(Saved entries)
══════

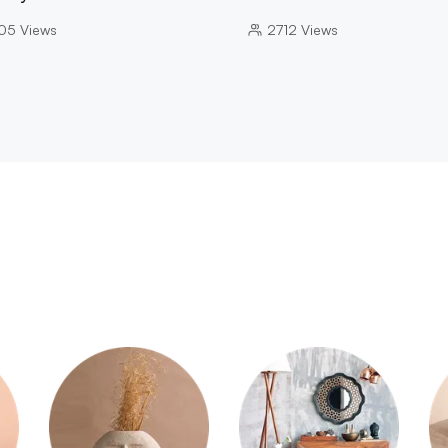
05
Views
2712
Views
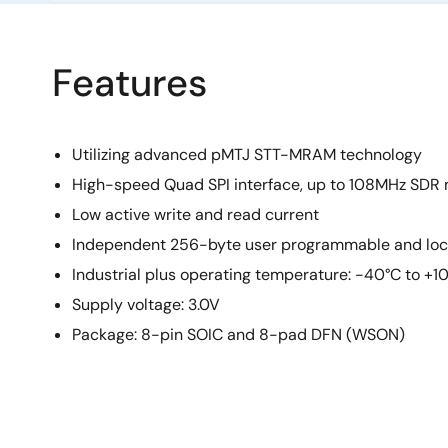
Features
Utilizing advanced pMTJ STT-MRAM technology
High-speed Quad SPI interface, up to 108MHz SDR
Low active write and read current
Independent 256-byte user programmable and lo
Industrial plus operating temperature: -40°C to +1
Supply voltage: 3.0V
Package: 8-pin SOIC and 8-pad DFN (WSON)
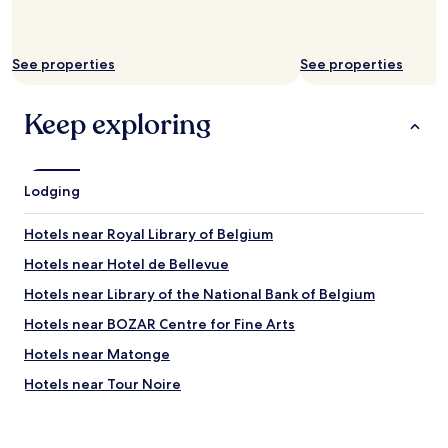
e
u
s
r
h
a
o
See properties
See properties
n
p
t
t
s
i
Keep exploring
"
o
n
s
.
Lodging
O
n
Hotels near Royal Library of Belgium
e
o
Hotels near Hotel de Bellevue
f
t
Hotels near Library of the National Bank of Belgium
h
Hotels near BOZAR Centre for Fine Arts
e
b
Hotels near Matonge
i
g
Hotels near Tour Noire
g
Hotels near Brussels Christmas Market
e
s
Hotels near Brussels-Congress Station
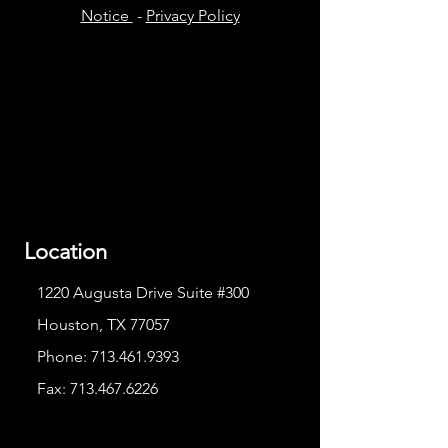
Notice
-
Privacy Policy
Location
1220 Augusta Drive Suite #300
Houston, TX 77057
Phone:
713.461.9393
Fax:
713.467.6226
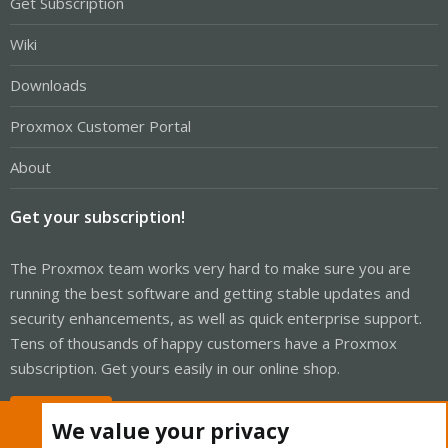
Get Subscription
Wiki
Downloads
Proxmox Customer Portal
About
Get your subscription!
The Proxmox team works very hard to make sure you are
running the best software and getting stable updates and
security enhancements, as well as quick enterprise support.
Tens of thousands of happy customers have a Proxmox
subscription. Get yours easily in our online shop.
Buy now!
We value your privacy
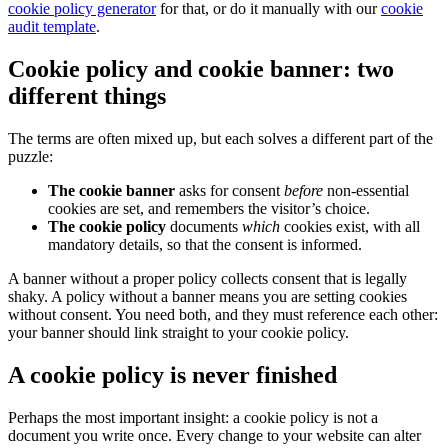
cookie policy generator
for that, or do it manually with our
cookie
audit template
.
Cookie policy and cookie banner: two
different things
The terms are often mixed up, but each solves a different part of the
puzzle:
The cookie banner
asks for consent
before
non-essential
cookies are set, and remembers the visitor’s choice.
The cookie policy
documents
which
cookies exist, with all
mandatory details, so that the consent is informed.
A banner without a proper policy collects consent that is legally
shaky. A policy without a banner means you are setting cookies
without consent. You need both, and they must reference each other:
your banner should link straight to your cookie policy.
A cookie policy is never finished
Perhaps the most important insight: a cookie policy is not a
document you write once. Every change to your website can alter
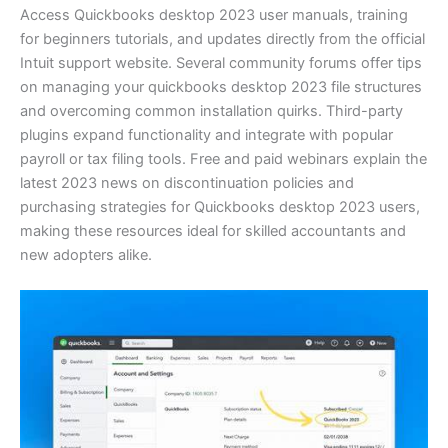
Access Quickbooks desktop 2023 user manuals, training
for beginners tutorials, and updates directly from the official
Intuit support website. Several community forums offer tips
on managing your quickbooks desktop 2023 file structures
and overcoming common installation quirks. Third-party
plugins expand functionality and integrate with popular
payroll or tax filing tools. Free and paid webinars explain the
latest 2023 news on discontinuation policies and
purchasing strategies for Quickbooks desktop 2023 users,
making these resources ideal for skilled accountants and
new adopters alike.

══════

Please output the entries above exactly, leaving out every picture.

05
Views
2712
Views
Features
Utilizing advanced pMTJ STT-MRAM technology
High-speed Quad SPI interface, up to 108MHz SDR
Low active write and read current
Independent 256-byte user programmable and lo
Industrial plus operating temperature: -40°C to +1
Supply voltage: 3.0V
Package: 8-pin SOIC and 8-pad DFN (WSON)
e
u
s
r
h
a
o
See properties
See properties
n
p
t
t
s
i
Keep exploring
"
o
n
s
.
Lodging
O
n
Hotels near Royal Library of Belgium
e
o
Hotels near Hotel de Bellevue
f
t
Hotels near Library of the National Bank of Belgium
h
Hotels near BOZAR Centre for Fine Arts
e
b
Hotels near Matonge
i
g
Hotels near Tour Noire
g
Hotels near Brussels Christmas Market
e
s
Hotels near Brussels-Congress Station
Notice
-
Privacy Policy
Location
1220 Augusta Drive Suite #300
Houston, TX 77057
Phone:
713.461.9393
Fax:
713.467.6226
Get Subscription
Wiki
Downloads
Proxmox Customer Portal
About
Get your subscription!
The Proxmox team works very hard to make sure you are
running the best software and getting stable updates and
security enhancements, as well as quick enterprise support.
Tens of thousands of happy customers have a Proxmox
subscription. Get yours easily in our online shop.
Buy now!
We value your privacy
cookie policy generator
for that, or do it manually with our
cookie
audit template
.
Cookie policy and cookie banner: two
different things
The terms are often mixed up, but each solves a different part of the
puzzle:
The cookie banner
asks for consent
before
non-essential
cookies are set, and remembers the visitor’s choice.
The cookie policy
documents
which
cookies exist, with all
mandatory details, so that the consent is informed.
A banner without a proper policy collects consent that is legally
shaky. A policy without a banner means you are setting cookies
without consent. You need both, and they must reference each other:
your banner should link straight to your cookie policy.
A cookie policy is never finished
Perhaps the most important insight: a cookie policy is not a
document you write once. Every change to your website can alter
Access Quickbooks desktop 2023 user manuals, training
for beginners tutorials, and updates directly from the official
Intuit support website. Several community forums offer tips
on managing your quickbooks desktop 2023 file structures
and overcoming common installation quirks. Third-party
plugins expand functionality and integrate with popular
payroll or tax filing tools. Free and paid webinars explain the
latest 2023 news on discontinuation policies and
purchasing strategies for Quickbooks desktop 2023 users,
making these resources ideal for skilled accountants and
new adopters alike.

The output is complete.